Re: RE: the bug bounty

While it unfortunately wouldn’t be the first time a company decided to shoot the messenger who tried to help them if it became known that they did so for someone who managed to turn loading times of six plus minutes into one or two I imagine they would have faced a firestorm of pissed off players so I’m not surprised that they’d make an exception here, as rewarding someone who just made the game better is a good move both short term and long($10K is nothing for the PR they just got and if people see him being rewarded others might try to solve other issues), while slapping him down would have been a really stupid response.

This comment has been deemed insightful by the community.
That Anonymous Coward (profile) says:

Re: Re: RE: the bug bounty

Sadly the really stupid response is the main one we see play out more and more.

10K is probably less than it would have cost to have someone locate and ponder this problem & fix… once they finally worked down the list of game breaking horrible bugs & got to oh our load time is a bit long portion of the list.

The other benefit moving forward is this issue being solved might let them move forward on another project that the load time bug was keeping back burnered.

This comment has been deemed insightful by the community.
Toom1275 (profile) says:

Contrary to tp’s fraudulent narratives, here’s what actually slowed down the load time:

The game was reading a JSON list that was 10mb in size with around 63,000 entries, containing every item that could possibly purchased in the online space.

  • the program would read a single byte of the file, count the string length of the entire 10mb file, return the byte of parsed string, move on to the next byte

  • after each line from the JSON is parsed, it’s inserted into an array, but before that, the entry is hashed, and a comparison is made with that hash and a hash made of every single previous entry in the array
Rekrul says:

For players suffering from the JSON parsing issue, this means that they only have to wait perhaps one or two minutes to enter a GTA Online game, rather than the six-plus minutes they were previously stuck watching the loading screen.

Computer games have come full circle. In the 80s, games took forever to load from cassette. Even Commodore’s floppy disk drive was notoriously slow and games could take 2-3 minutes to load (at least in the beginning).

Then came the era of hard drives and games would generally load in seconds.

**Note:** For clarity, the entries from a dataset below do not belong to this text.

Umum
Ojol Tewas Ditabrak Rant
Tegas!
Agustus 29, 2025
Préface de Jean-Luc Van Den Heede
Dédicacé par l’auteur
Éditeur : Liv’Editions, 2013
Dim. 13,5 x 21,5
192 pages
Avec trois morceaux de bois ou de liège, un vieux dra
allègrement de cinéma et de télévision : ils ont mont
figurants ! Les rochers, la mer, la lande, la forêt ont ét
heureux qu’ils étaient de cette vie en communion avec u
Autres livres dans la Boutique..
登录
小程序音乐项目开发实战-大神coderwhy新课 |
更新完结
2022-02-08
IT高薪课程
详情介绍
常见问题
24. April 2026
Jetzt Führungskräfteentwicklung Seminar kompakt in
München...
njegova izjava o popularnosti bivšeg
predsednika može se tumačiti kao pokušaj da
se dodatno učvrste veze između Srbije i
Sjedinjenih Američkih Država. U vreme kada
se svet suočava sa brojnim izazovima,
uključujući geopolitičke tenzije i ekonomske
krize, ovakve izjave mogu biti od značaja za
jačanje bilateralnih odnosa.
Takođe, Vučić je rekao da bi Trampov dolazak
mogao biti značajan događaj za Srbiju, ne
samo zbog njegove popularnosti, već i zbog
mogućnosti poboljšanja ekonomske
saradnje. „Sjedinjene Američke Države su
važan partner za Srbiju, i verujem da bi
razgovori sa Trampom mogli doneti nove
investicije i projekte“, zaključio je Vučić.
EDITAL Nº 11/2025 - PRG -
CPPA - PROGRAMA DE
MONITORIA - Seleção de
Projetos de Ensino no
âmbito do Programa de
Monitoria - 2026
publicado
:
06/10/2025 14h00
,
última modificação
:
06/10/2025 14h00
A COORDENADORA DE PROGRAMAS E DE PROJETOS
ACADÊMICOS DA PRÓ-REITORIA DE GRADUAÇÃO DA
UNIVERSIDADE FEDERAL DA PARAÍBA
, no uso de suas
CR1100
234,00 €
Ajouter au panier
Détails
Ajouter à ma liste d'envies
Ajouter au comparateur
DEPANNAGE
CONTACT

Now we’re back to multi-minute load times.

Rekrul says:

Re: Re: Re:

While that’s true, it’s also true that hard drive speeds and computers have continued to get faster. Today you have hard drives advertised as having a 6GB/s transfer speed and multi-core CPUs running at 3Ghz. Even if a system had 30GB of RAM, it should theoretically only take 5 seconds to transfer enough data to fill it. I know that real world transfer speeds never match the advertised speeds, so let’s be generous and say it takes 10 seconds to transfer 6GB. That still only works out to 50 seconds to fill 30GB of RAM.

PaulT (profile) says:

Re: Re: Re: Re:

Modern games don’t just transfer data to memory like your Commodore 64 would have done, there’s usually a lot of decompression and processing that needs to go on at the same time.

That was the problem above – GTA wasn’t taking a long time to copy a file, it was taking a long time to process a ginormous JSON file. The fix found was a better method of parsing the file.